Supplied material:
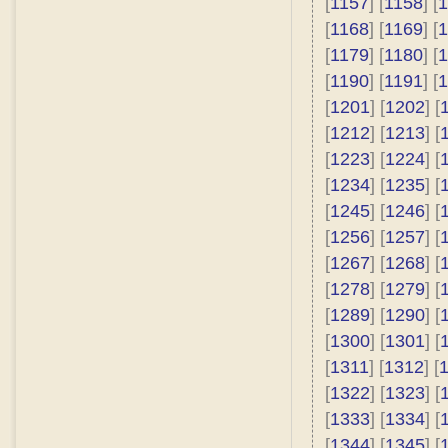
[
1157
] [
1158
] [
1
[
1168
] [
1169
] [
1
[
1179
] [
1180
] [
1
[
1190
] [
1191
] [
1
[
1201
] [
1202
] [
[
1212
] [
1213
] [
[
1223
] [
1224
] [
[
1234
] [
1235
] [
[
1245
] [
1246
] [
[
1256
] [
1257
] [
[
1267
] [
1268
] [
[
1278
] [
1279
] [
[
1289
] [
1290
] [
[
1300
] [
1301
] [
[
1311
] [
1312
] [
[
1322
] [
1323
] [
[
1333
] [
1334
] [
[
1344
] [
1345
] [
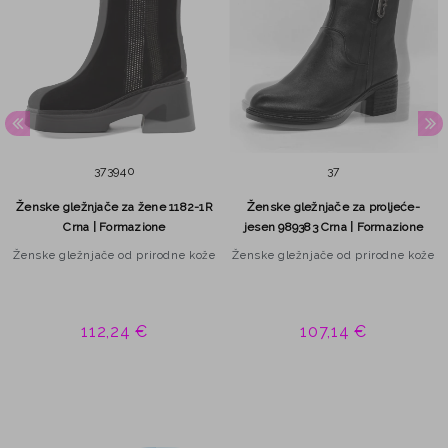
37
39
40
37
Ženske gležnjače za žene 1182-1R
Ženske gležnjače za proljeće-
Crna | Formazione
jesen 989383 Crna | Formazione
Ženske gležnjače od prirodne kože
Ženske gležnjače od prirodne kože
112,24 €
107,14 €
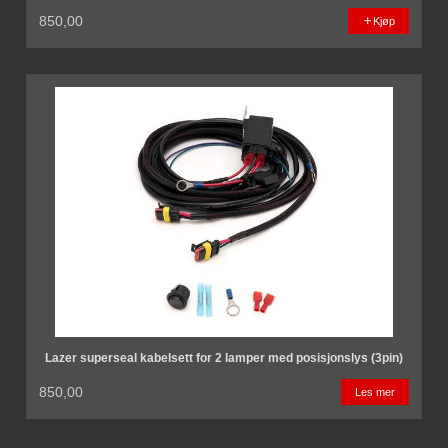
850,00
Kjøp
Lazer superseal kabelsett for 2 lamper med posisjonslys (3pin)
850,00
Les mer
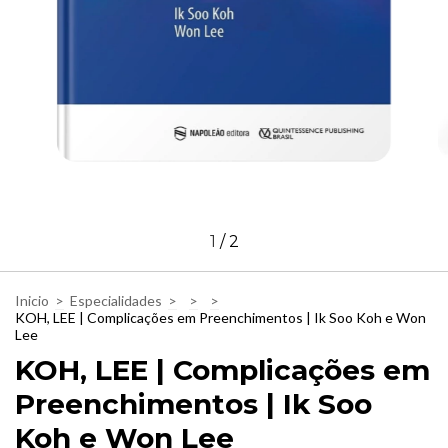
1
/
2
Inicio
>
Especialidades
>
>
>
KOH, LEE | Complicações em Preenchimentos | Ik Soo Koh e Won
Lee
KOH, LEE | Complicações em
Preenchimentos | Ik Soo
Koh e Won Lee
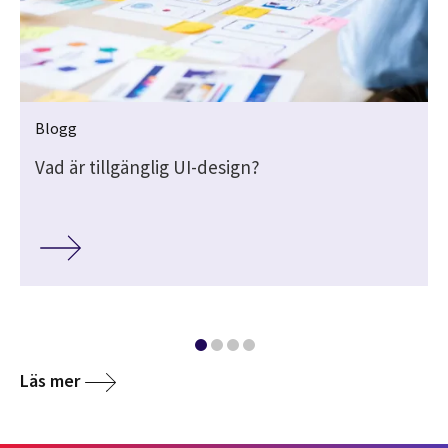
Blogg
Vad är tillgänglig UI-design?
Läs mer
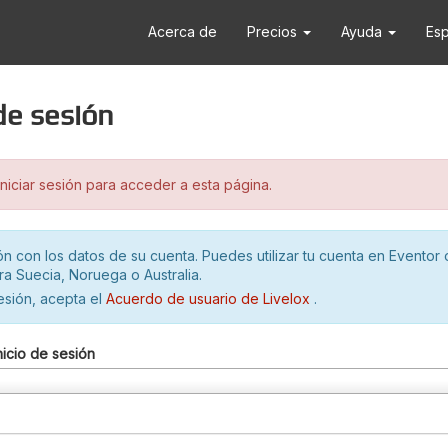
Acerca de
Precios
Ayuda
Es
 de sesión
iciar sesión para acceder a esta página.
ión con los datos de su cuenta. Puedes utilizar tu cuenta en Eventor 
ra Suecia, Noruega o Australia.
sesión, acepta el
Acuerdo de usuario de Livelox
.
nicio de sesión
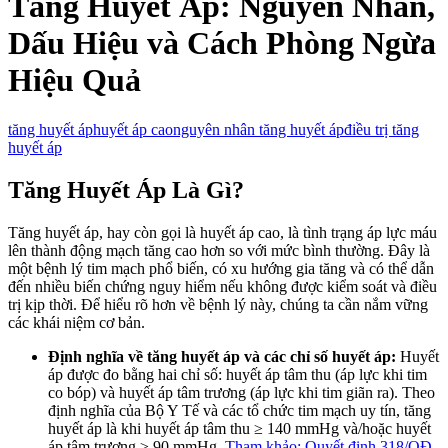
Tăng Huyết Áp: Nguyên Nhân,
Dấu Hiệu và Cách Phòng Ngừa
Hiệu Quả
tăng huyết áp
huyết áp cao
nguyên nhân tăng huyết áp
điều trị tăng
huyết áp
Tăng Huyết Áp Là Gì?
Tăng huyết áp, hay còn gọi là huyết áp cao, là tình trạng áp lực máu
lên thành động mạch tăng cao hơn so với mức bình thường. Đây là
một bệnh lý tim mạch phổ biến, có xu hướng gia tăng và có thể dẫn
đến nhiều biến chứng nguy hiểm nếu không được kiểm soát và điều
trị kịp thời. Để hiểu rõ hơn về bệnh lý này, chúng ta cần nắm vững
các khái niệm cơ bản.
Định nghĩa về tăng huyết áp và các chỉ số huyết áp:
Huyết
áp được đo bằng hai chỉ số: huyết áp tâm thu (áp lực khi tim
co bóp) và huyết áp tâm trương (áp lực khi tim giãn ra). Theo
định nghĩa của Bộ Y Tế và các tổ chức tim mạch uy tín, tăng
huyết áp là khi huyết áp tâm thu ≥ 140 mmHg và/hoặc huyết
áp tâm trương ≥ 90 mmHg.
Tham khảo: Quyết định 318/QĐ-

Problem to work on: Copy all lines from the data above that contain the word "Ženske".

Written answer:
Ženske gležnjače za žene 1182-1R
Ženske gležnjače za proljeće-
Ženske gležnjače od prirodne kože
Ženske gležnjače od prirodne kože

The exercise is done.